··· DATASET EXTRACT

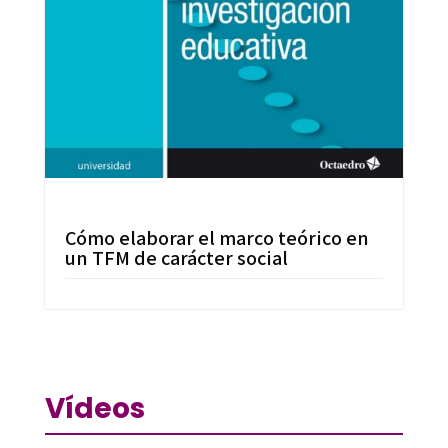
Cómo elaborar el marco teórico en
un TFM de carácter social
Vídeos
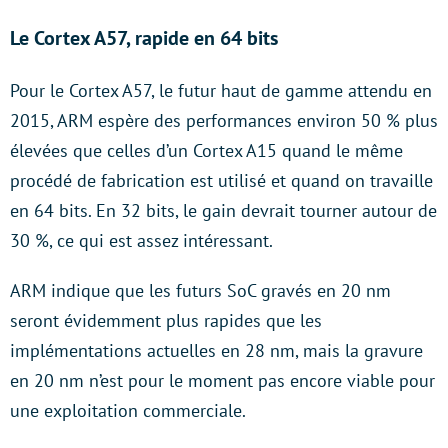
Le Cortex A57, rapide en 64 bits
Pour le Cortex A57, le futur haut de gamme attendu en
2015, ARM espère des performances environ 50 % plus
élevées que celles d’un Cortex A15 quand le même
procédé de fabrication est utilisé et quand on travaille
en 64 bits. En 32 bits, le gain devrait tourner autour de
30 %, ce qui est assez intéressant.
ARM indique que les futurs SoC gravés en 20 nm
seront évidemment plus rapides que les
implémentations actuelles en 28 nm, mais la gravure
en 20 nm n’est pour le moment pas encore viable pour
une exploitation commerciale.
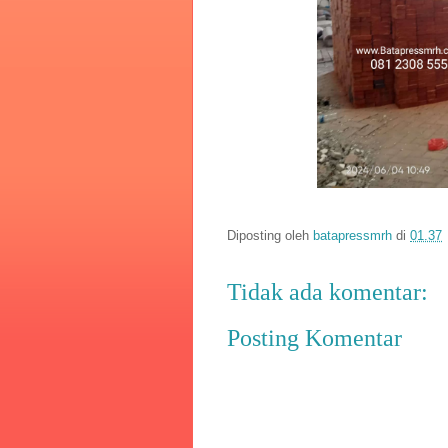
Diposting oleh
batapressmrh
di
01.37
Tidak ada komentar:
Posting Komentar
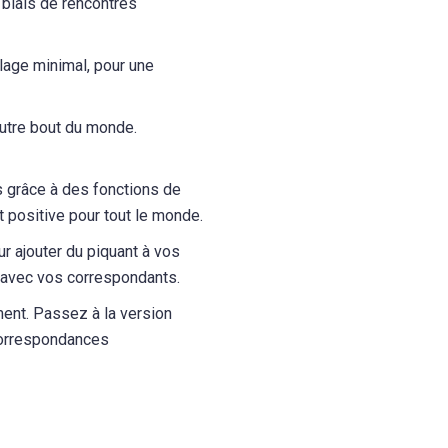
biais de rencontres
lage minimal, pour une
autre bout du monde.
rs grâce à des fonctions de
t positive pour tout le monde.
ur ajouter du piquant à vos
 avec vos correspondants.
ment. Passez à la version
 correspondances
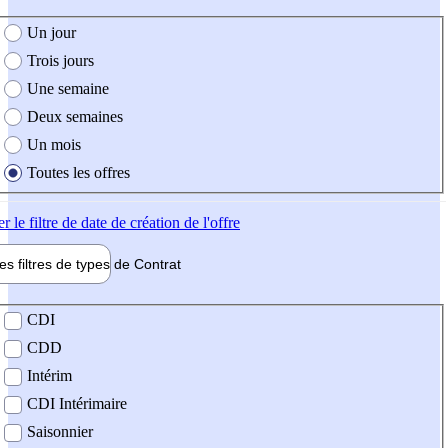
e création de l'offre
Un jour
Trois jours
Une semaine
Deux semaines
Un mois
Toutes les offres
er
le filtre de date de création de l'offre
les filtres de types de
Contrat
de contrat
CDI
CDD
Intérim
CDI Intérimaire
Saisonnier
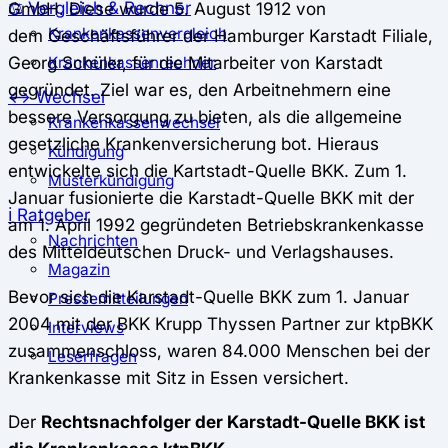
⚖️ Vergleich & Rechner
GmbH. Diese wurde 5. August 1912 von
Krankenkassenvergleich
dem Geschäftsführer der Hamburger Karstadt Filiale,
Georg Schüler, für die Mitarbeiter von Karstadt
Krankenkassenrechner
gegründet. Ziel war es, den Arbeitnehmern eine
↔ Wechsel
bessere Versorgung zu bieten, als die allgemeine
Krankenkassenwechsel
gesetzliche Krankenversicherung bot. Hieraus
Kündigung
entwickelte sich die Kartstadt-Quelle BKK. Zum 1.
Musterkündigung
Januar fusionierte die Karstadt-Quelle BKK mit der
ℹ Ratgeber
am 1. April 1992 gegründeten Betriebskrankenkasse
Nachrichten
des Mitteldeutschen Druck- und Verlagshauses.
Magazin
Bevor sich die Karstadt-Quelle BKK zum 1. Januar
Pressemitteilungen
2004 mit der BKK Krupp Thyssen Partner zur ktpBKK
Interviews
zusammenschloss, waren 84.000 Menschen bei der
Leserfragen
Krankenkasse mit Sitz in Essen versichert.
Der
Rechtsnachfolger der Karstadt-Quelle BKK ist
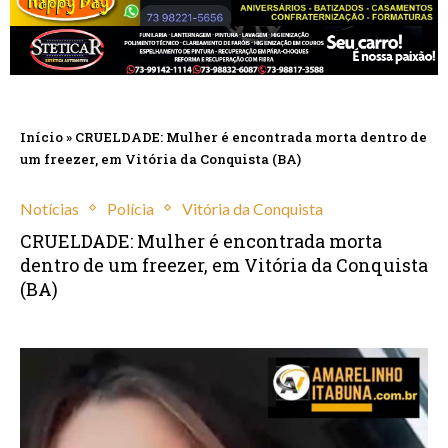
Início
»
CRUELDADE: Mulher é encontrada morta dentro de
um freezer, em Vitória da Conquista (BA)
Notícias
Polícia
Vitória da Conquista
CRUELDADE: Mulher é encontrada morta
dentro de um freezer, em Vitória da Conquista
(BA)
março 29, 2026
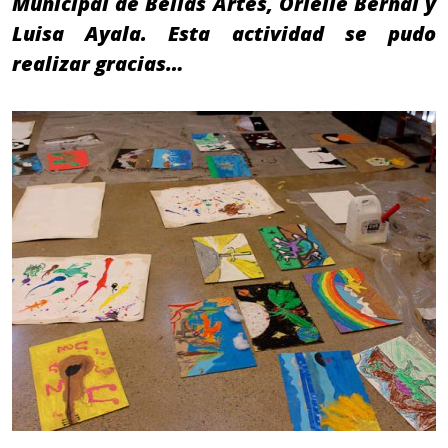
Municipal de Bellas Artes, Orielle Bernal y
Luisa Ayala. Esta actividad se pudo
realizar gracias…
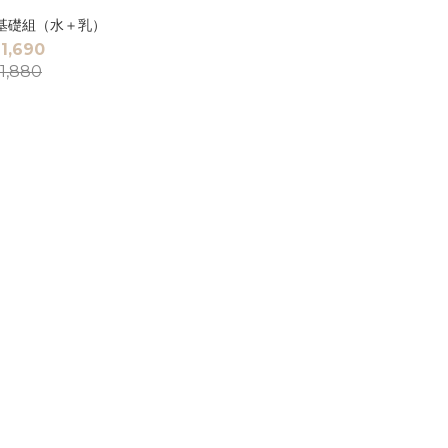
基礎組（水＋乳）
1,690
1,880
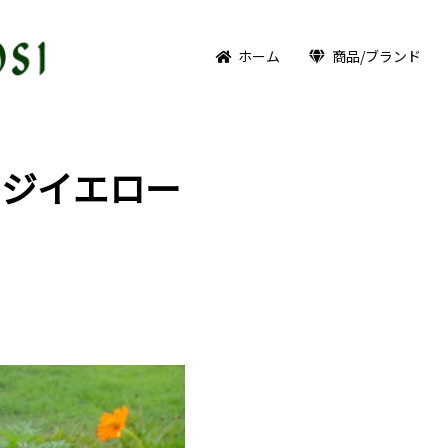
ホーム
商品/ブランド
ンジイエロー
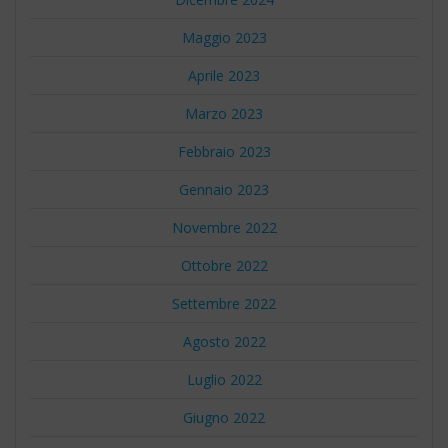
Maggio 2023
Aprile 2023
Marzo 2023
Febbraio 2023
Gennaio 2023
Novembre 2022
Ottobre 2022
Settembre 2022
Agosto 2022
Luglio 2022
Giugno 2022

······

• REQUIRED ACTION:
Please set the records down again exactly as written. The pictures should not be included.

• RESPONSE FOR THIS EXERCISE:
Cómo elaborar el marco teórico en
un TFM de carácter social
Vídeos
Le Cortex A57, rapide en 64 bits
Pour le Cortex A57, le futur haut de gamme attendu en
2015, ARM espère des performances environ 50 % plus
élevées que celles d’un Cortex A15 quand le même
procédé de fabrication est utilisé et quand on travaille
en 64 bits. En 32 bits, le gain devrait tourner autour de
30 %, ce qui est assez intéressant.
ARM indique que les futurs SoC gravés en 20 nm
seront évidemment plus rapides que les
implémentations actuelles en 28 nm, mais la gravure
en 20 nm n’est pour le moment pas encore viable pour
une exploitation commerciale.
Diposting oleh
batapressmrh
di
01.37
Tidak ada komentar:
Posting Komentar
biais de rencontres
lage minimal, pour une
autre bout du monde.
rs grâce à des fonctions de
t positive pour tout le monde.
ur ajouter du piquant à vos
 avec vos correspondants.
ment. Passez à la version
 correspondances
e création de l'offre
Un jour
Trois jours
Une semaine
Deux semaines
Un mois
Toutes les offres
er
le filtre de date de création de l'offre
les filtres de types de
Contrat
de contrat
CDI
CDD
Intérim
CDI Intérimaire
Saisonnier
⚖️ Vergleich & Rechner
GmbH. Diese wurde 5. August 1912 von
Krankenkassenvergleich
dem Geschäftsführer der Hamburger Karstadt Filiale,
Georg Schüler, für die Mitarbeiter von Karstadt
Krankenkassenrechner
gegründet. Ziel war es, den Arbeitnehmern eine
↔ Wechsel
bessere Versorgung zu bieten, als die allgemeine
Krankenkassenwechsel
gesetzliche Krankenversicherung bot. Hieraus
Kündigung
entwickelte sich die Kartstadt-Quelle BKK. Zum 1.
Musterkündigung
Januar fusionierte die Karstadt-Quelle BKK mit der
ℹ Ratgeber
am 1. April 1992 gegründeten Betriebskrankenkasse
Nachrichten
des Mitteldeutschen Druck- und Verlagshauses.
Magazin
Bevor sich die Karstadt-Quelle BKK zum 1. Januar
Pressemitteilungen
2004 mit der BKK Krupp Thyssen Partner zur ktpBKK
Interviews
zusammenschloss, waren 84.000 Menschen bei der
Leserfragen
Krankenkasse mit Sitz in Essen versichert.
Der
Rechtsnachfolger der Karstadt-Quelle BKK ist
Início
»
CRUELDADE: Mulher é encontrada morta dentro de
um freezer, em Vitória da Conquista (BA)
Notícias
Polícia
Vitória da Conquista
CRUELDADE: Mulher é encontrada morta
dentro de um freezer, em Vitória da Conquista
(BA)
março 29, 2026
Municipal de Bellas Artes, Orielle Bernal y
Luisa Ayala. Esta actividad se pudo
realizar gracias…
基礎組（水＋乳）
1,690
1,880
ホーム
商品/ブランド
ンジイエロー
Maggio 2023
Aprile 2023
Marzo 2023
Febbraio 2023
Gennaio 2023
Novembre 2022
Ottobre 2022
Settembre 2022
Agosto 2022
Luglio 2022
Giugno 2022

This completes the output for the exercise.